Di un luogo se ne può sempre sentire il respiro, anche se si è lontani, soprattutto se quel respiro ti è entrato dentro e circola costantemente e per sempre nei tuoi pensieri. Di un luogo puoi ascoltare tante voci quante ne sei capace di trovare, aprendo le porte della sua storia.

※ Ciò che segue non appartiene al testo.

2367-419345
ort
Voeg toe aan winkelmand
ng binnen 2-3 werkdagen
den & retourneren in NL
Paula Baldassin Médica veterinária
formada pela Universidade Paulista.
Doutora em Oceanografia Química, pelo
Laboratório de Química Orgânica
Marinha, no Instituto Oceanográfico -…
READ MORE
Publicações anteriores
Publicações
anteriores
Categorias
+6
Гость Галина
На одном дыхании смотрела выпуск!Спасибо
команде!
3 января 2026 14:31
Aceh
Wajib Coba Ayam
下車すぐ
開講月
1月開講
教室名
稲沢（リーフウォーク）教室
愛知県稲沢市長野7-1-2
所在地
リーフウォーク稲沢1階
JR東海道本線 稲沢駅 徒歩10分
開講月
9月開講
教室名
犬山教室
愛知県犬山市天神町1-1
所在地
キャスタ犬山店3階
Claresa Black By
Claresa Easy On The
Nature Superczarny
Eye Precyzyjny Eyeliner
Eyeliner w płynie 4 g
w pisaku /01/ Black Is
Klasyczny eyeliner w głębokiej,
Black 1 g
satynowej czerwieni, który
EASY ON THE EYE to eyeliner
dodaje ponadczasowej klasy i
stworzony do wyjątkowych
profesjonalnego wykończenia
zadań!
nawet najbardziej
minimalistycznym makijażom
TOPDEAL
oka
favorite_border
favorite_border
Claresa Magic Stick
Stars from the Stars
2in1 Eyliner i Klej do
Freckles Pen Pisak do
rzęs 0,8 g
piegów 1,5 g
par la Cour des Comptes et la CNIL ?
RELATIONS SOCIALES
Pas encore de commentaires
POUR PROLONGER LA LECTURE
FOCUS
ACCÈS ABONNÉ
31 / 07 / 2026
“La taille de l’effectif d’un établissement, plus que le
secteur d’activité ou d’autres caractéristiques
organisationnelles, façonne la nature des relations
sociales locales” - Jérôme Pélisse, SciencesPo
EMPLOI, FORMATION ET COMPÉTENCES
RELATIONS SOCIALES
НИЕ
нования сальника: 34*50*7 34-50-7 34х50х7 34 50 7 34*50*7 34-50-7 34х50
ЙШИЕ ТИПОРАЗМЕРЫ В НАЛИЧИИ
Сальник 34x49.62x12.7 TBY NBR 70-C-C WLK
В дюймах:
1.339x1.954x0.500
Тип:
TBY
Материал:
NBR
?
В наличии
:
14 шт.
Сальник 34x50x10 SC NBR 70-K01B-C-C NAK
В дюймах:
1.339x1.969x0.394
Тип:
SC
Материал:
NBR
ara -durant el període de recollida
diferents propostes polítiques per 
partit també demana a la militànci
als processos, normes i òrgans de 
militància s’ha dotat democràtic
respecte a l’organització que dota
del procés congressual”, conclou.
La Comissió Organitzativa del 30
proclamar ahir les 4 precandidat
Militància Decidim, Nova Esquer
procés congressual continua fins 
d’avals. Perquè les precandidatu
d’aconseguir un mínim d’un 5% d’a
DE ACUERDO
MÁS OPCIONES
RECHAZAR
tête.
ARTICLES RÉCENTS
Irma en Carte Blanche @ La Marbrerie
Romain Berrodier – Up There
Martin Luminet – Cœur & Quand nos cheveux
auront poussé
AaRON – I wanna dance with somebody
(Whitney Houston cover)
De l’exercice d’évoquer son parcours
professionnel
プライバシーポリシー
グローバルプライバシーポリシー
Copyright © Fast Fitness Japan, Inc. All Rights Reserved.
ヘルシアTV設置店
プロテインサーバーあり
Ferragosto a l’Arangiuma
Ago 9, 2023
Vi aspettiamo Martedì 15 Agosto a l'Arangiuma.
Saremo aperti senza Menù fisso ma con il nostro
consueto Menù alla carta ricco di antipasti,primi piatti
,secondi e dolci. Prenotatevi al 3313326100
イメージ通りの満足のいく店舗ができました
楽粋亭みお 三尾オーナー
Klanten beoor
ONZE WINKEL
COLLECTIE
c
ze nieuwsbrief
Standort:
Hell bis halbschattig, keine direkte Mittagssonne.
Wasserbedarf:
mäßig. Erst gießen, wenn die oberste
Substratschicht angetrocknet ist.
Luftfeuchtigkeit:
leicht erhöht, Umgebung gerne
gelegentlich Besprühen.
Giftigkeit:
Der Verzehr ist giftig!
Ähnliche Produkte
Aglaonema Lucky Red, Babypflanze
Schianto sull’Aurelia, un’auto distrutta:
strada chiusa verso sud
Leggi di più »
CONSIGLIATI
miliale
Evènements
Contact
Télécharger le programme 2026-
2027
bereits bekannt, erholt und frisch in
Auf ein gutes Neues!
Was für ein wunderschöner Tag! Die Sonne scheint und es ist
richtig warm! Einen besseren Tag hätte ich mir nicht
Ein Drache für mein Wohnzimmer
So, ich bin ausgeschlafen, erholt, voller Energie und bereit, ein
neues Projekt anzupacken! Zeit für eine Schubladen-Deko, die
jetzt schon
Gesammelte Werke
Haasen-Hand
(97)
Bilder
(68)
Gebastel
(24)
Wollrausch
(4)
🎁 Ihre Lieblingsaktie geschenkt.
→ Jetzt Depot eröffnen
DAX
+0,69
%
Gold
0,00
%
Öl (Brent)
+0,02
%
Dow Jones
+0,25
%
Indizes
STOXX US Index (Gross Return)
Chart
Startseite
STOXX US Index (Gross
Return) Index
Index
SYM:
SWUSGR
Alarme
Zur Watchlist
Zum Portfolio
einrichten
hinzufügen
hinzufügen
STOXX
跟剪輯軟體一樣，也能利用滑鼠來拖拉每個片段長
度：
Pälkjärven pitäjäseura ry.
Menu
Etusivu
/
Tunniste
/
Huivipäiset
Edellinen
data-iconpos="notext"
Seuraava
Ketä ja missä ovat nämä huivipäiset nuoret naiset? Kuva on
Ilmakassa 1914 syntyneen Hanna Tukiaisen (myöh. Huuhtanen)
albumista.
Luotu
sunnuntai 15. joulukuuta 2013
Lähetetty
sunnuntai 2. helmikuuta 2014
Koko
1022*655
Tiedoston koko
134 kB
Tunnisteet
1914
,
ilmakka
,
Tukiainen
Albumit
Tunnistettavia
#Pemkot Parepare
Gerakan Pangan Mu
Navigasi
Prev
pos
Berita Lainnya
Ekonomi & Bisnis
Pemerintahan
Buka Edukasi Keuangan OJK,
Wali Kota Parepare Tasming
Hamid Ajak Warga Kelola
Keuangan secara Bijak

Si apre una porta. Ci sono dei bambini, giocano a iadduzzu, a galletto.

Spinni tu e spinnu iò

E’ già Natale e la magia di cristalli di zucchero attaccati ai grappoli di uva passa, fa scintillare gli occhi dei bambini. A settembre gli uomini avevano provveduto al lavaggio con acqua di mare di cannizzi, cuofini e botti. Avevano portato tutto giù al molo e alzando su le maniche delle camicie e i gambali dei pantaloni, erano entrati anche loro in acqua. C’era stata la vendemmia e poi la pigiatura dell’uva da vino, e la paziente operazione di essiccamento dell’uva malvasia stesa al sole sui cannizzi. Una volta raccolta tutta l’uva, la signora Elena aveva riempito d’acqua una grande quadara, un grande pentolone di alluminio, per preparare la liscia, una sorta di sciroppo dove al posto dello zucchero si faceva sciogliere nell’acqua la cenere di tralci di uva che la signora era solita fare bollire per 36 ore. Trascorso quel lungo bollore, si era munita di una grossa schiumarola dal manico lungo e, sistemati nell’utensile i grappoli di minnilottina, uva prelibata, li aveva immersi nella liscia bollente. Quando i chicchi dell’uva cominciavano ad aprirsi, comare Elena aveva tirato fuori i grappoli che con delicatezza dovevano essere sistemati sui cannizzi. Bisognava rigirali tante volte nel corso dei giorni che servivano perché tutti i chicchi fossero raggiunti dal sole e diventassero scuri. Poi erano pronti per essere conservati in un panno di cotone bianco come la neve e riposti nella credenza fino a Natale. Questo periodo di incubazione avrebbe creato la magia degli zuccherini.

Spinni tu e spinnu iò

e chi spenna l’ultimo chicco di uva brillante di zucchero, paga il pegno.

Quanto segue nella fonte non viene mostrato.